We-ell. We can differentiate that expression for *V* in terms of *u* and find the zeros of the derivative. You have to
square and multiply some polynomials, ending up (when you have eliminated the *u* = 0 solution) with a cubic equation in
*u*². Since cubic equations with rational coefficients admit of closed-form solutions in terms of rational numbers and roots, we should be
home and dry …

… Except that you have to extract cube roots of *complex* numbers. And that's assuming you got all
the polynomial manipulations correct. This is what we math geeks call "breaking rocks."

My rock-breaking skills are much decayed. I had two tries at this, working the polynomials by hand. I got two different results, neither of them corresponding to the graphical solution.

A friend who is handier with pick and hammer than I am came to the rescue. The cubic can, he says, be solved exactly: "But as with many exact cubic root solutions, it's ugly." Over to him.

Let this mess of the cube root of a complex number be A. The cubic complement is the cube root of the same complex number, but with a negative sign on the imaginary part as well. So B = (((-9i*sqrt(191)-1121)/4)^(1/3).

Let C = A+B, which is a real number. It is equivalent to A + (43/A), or if a and b are the real and imaginary parts of A, then C = 2a.

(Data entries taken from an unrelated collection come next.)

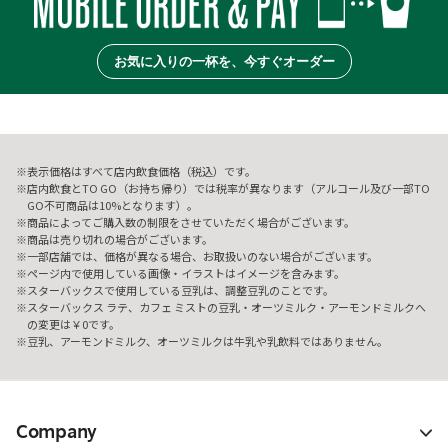
お気に入りの一杯を、今すぐオーダー
表示価格はすべて店内飲食価格（税込）です。
店内飲食とTO GO（お持ち帰り）では税率が異なります（アルコール及び一部TO
GO不可商品は10%となります）。
商品によってご購入数の制限をさせていただく場合がございます。
商品は売り切れの場合がございます。
一部店舗では、価格が異なる場合、お取扱いのない場合がございます。
ページ内で使用している画像・イラストはイメージを含みます。
スターバックスで使用している豆乳は、調整豆乳のことです。
スターバックス ラテ、カフェ ミストの豆乳・オーツミルク・アーモンドミルクへ
の変更は￥0です。
豆乳、アーモンドミルク、オーツミルクは牛乳や乳飲料ではありません。
Company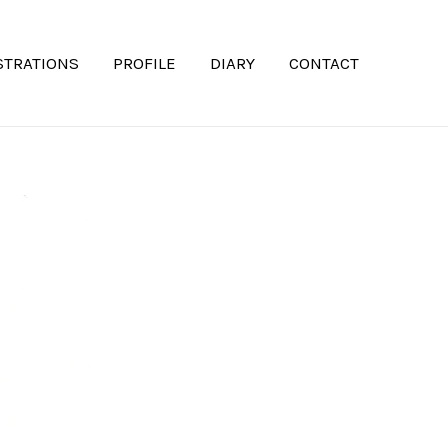
STRATIONS
PROFILE
DIARY
CONTACT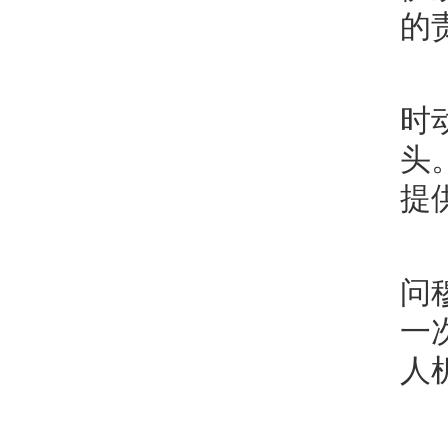
的
时
头
提
问
一
人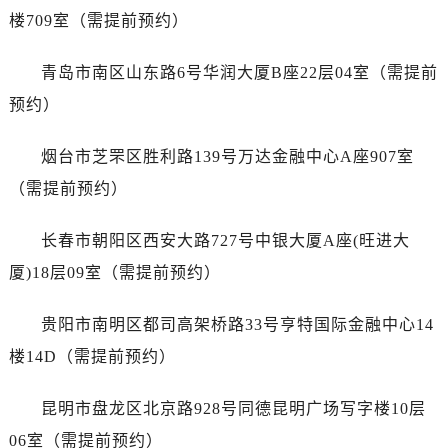
广东省梅州市梅江区金燕大道劳力士售后服务中心（需提前预约）
楼709室（需提前预约）
广东省清远市清城区湖西路劳力士售后服务中心（需提前预约）
广东省汕头市龙湖区长平路劳力士售后服务中心（需提前预约）
青岛市南区山东路6号华润大厦B座22层04室（需提前
广东省汕尾市城区香洲街道园林社区翠园街劳力士售后服务中心（需提前预约）
预约）
广东省韶关市武江区芙蓉新区与老城中心交汇处劳力士售后服务中心（需提前预约）
广东省深圳市罗湖区深南东路5001号华润大厦17层1701室劳力士售后服务中心（需提前预约）
烟台市芝罘区胜利路139号万达金融中心A座907室
广东省阳江市江城区东风一路劳力士售后服务中心（需提前预约）
（需提前预约）
广东省云浮市云城区金山路劳力士售后服务中心（需提前预约）
广东省湛江市赤坎区观海北路劳力士售后服务中心（需提前预约）
长春市朝阳区西安大路727号中银大厦A座(旺进大
广东省肇庆市端州区信安大道与砚都大道交汇处劳力士售后服务中心（需提前预约）
厦)18层09室（需提前预约）
广西壮族自治区百色市右江区中山二路劳力士售后服务中心（需提前预约）
广西壮族自治区北海市海城区北京路劳力士售后服务中心（需提前预约）
贵阳市南明区都司高架桥路33号亨特国际金融中心14
广西壮族自治区崇左市江州区石景林街道友谊大道与丽川路交汇处劳力士售后服务中心（需提前预约）
楼14D（需提前预约）
广西壮族自治区防城港市港口区金花茶大道劳力士售后服务中心（需提前预约）
广西壮族自治区贵港市港北区港城街道布山大道与仙衣路交叉口劳力士售后服务中心（需提前预约）
昆明市盘龙区北京路928号同德昆明广场写字楼10层
广西壮族自治区桂林市秀峰区红岭路劳力士售后服务中心（需提前预约）
06室（需提前预约）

Then let y = (C - 5) / 9 = 0.2190289

Then the answer in radians is pi*(1 - sqrt(1 - 4y)) = 2.035839 = 116.645 degrees.

Thanks, pal.

[Added later: The friend who sent me this puzzle reminds me of the trigonometric solution to a cubic with three real roots.

Remember that a cubic may have one, two, or three real roots. Examples:
(*x* − 1)(*x*² + 2), (*x* − 1)(*x* − 2)²,
(*x* − 1)(*x* − 2)(*x* − 3).

For the one-solution case you only need square and cube roots. For the three-solution case (of which the two-solution case is just a special instance) you can get the solutions using a formula involving cosines and inverse cosines. It's all explained here.

Which, he says, validates the claim that the parent problem here "can be solved using standard high school real functions that appear on every scientific calculator." Yes it does. Thanks again!]